A study from the City Comptroller found that “75% of front-line workers in the city are minorities” contributes to the relatively high death toll for Black and Latino people compared to their white counterparts.
“About 20 percent of new positive cases in New York City have been connected to out-of-state travel, city officials said.” The New York Times
This was during the first peak in April and May. Scientists know that the second wave is incoming. Although the city is currently facing an impressive lull of 1% of tests coming back positive (compared to 7% in Los Angeles), epidemiologists have pointed to places such as South Korea that squashed the disease only to now be facing a sudden resurgence. They know that eventually cases will rise — the question is, are hospitals prepared to handle it again?
A statement from the New York State Nurses Association (NYSNA) on Aug. 10 deemed COVID-19 a present threat and said that “Our hospitals are still rationing rapid testing reagents, personal protective equipment (PPE), hand sanitizer, and sanitizing wipes because of federal shortages and persistent supply chain constraints … Because of the grave risks, NYSNA calls on state and local officials to postpone in-person schooling for the fall.”
Of the recent rise, the New York Times writes, “about 20 percent of new positive cases in New York City have been connected to out-of-state travel, city officials said … In New York City, neighborhoods with the highest rate of infection are increasingly found in Manhattan — Hell’s Kitchen or the Financial District, for example, which are home to wealthier residents.”
The University of North Carolina at Chapel Hill made all of its classes online a week after the academic year began — and 130 students tested positive for the virus. Along with changing the mode of learning, officials said that they expected many students to move off-campus again.
Columbia University and Barnard have canceled in-person classes in the fall, with Columbia allowing a small number of students to live in residence halls and Barnard shutting down its housing.
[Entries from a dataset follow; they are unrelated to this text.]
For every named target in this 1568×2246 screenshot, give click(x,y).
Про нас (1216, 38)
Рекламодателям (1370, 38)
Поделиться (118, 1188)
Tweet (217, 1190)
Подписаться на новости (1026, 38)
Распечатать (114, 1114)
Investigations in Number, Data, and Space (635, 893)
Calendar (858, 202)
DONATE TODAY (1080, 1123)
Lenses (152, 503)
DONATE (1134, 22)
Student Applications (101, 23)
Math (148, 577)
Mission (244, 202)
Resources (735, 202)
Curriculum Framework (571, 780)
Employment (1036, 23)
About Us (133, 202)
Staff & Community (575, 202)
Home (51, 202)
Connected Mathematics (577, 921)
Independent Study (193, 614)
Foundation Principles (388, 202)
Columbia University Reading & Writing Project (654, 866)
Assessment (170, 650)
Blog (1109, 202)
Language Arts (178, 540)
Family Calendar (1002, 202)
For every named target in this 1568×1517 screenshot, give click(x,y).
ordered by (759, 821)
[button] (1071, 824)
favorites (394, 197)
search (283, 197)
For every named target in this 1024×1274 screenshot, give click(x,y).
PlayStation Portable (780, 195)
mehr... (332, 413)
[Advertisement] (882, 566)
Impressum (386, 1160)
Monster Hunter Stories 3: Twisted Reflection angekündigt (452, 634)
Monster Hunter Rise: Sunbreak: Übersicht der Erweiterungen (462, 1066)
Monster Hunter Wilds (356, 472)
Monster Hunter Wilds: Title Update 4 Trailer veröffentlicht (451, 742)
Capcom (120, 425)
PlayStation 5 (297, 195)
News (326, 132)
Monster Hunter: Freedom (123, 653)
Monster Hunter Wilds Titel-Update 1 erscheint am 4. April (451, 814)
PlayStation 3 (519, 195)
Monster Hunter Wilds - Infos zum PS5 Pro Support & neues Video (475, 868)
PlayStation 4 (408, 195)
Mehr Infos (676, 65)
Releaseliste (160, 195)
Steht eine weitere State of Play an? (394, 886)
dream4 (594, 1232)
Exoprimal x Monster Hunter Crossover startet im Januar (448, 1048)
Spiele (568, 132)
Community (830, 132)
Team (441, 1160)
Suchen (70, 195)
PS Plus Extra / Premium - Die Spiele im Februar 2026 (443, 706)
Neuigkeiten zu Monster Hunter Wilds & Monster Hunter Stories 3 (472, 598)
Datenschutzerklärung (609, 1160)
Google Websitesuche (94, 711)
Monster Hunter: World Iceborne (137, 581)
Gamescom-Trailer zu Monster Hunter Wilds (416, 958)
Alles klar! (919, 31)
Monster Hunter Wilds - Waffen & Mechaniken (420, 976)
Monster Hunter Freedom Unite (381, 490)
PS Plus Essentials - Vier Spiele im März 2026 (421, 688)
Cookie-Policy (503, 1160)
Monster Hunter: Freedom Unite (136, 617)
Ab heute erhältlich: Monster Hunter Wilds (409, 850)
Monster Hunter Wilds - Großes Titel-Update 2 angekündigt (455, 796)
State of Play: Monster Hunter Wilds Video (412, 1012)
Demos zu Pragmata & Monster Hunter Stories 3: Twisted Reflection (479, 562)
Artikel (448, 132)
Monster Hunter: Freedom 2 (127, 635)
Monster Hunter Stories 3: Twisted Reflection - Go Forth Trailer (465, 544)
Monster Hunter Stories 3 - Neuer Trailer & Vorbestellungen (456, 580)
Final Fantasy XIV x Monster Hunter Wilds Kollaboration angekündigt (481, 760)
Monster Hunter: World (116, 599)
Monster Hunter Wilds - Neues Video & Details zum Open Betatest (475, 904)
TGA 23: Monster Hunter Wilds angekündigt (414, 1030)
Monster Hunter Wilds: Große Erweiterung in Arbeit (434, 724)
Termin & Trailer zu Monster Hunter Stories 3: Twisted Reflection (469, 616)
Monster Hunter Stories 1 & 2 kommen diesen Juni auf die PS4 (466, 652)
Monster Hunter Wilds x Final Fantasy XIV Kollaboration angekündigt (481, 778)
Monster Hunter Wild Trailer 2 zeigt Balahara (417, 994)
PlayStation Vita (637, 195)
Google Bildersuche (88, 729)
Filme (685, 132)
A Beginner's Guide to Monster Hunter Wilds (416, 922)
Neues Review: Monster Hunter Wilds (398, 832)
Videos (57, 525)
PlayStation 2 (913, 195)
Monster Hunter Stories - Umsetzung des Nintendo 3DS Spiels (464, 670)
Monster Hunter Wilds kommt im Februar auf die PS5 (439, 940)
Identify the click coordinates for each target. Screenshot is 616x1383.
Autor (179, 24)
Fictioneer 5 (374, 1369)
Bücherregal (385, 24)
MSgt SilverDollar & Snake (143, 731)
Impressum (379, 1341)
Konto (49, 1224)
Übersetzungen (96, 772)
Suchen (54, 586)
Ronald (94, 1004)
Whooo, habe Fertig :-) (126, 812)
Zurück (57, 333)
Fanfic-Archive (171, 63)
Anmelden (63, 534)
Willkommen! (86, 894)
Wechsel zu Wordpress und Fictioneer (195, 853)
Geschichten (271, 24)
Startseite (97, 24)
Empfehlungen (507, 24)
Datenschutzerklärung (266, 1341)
Mayor de Blasio has said he will allow all New York public schools to operate as long as the current percentage of tests coming back positive remains under 3%, a number that was seconded by Harvard’s Global Health Institute as an upper limit on the metric.
As of now, Fordham is allowing all students with housing to return if they wish, and faculty to decide for themselves if the class will be in person or online. As of Aug. 17, 1,980 classes across the university are operating fully online. Questions remain: What will a second surge look like in the neighborhood? Will Fordham close its doors for a second time? Most importantly: what will happen to the residents who can’t leave, if students pack up their bags once again?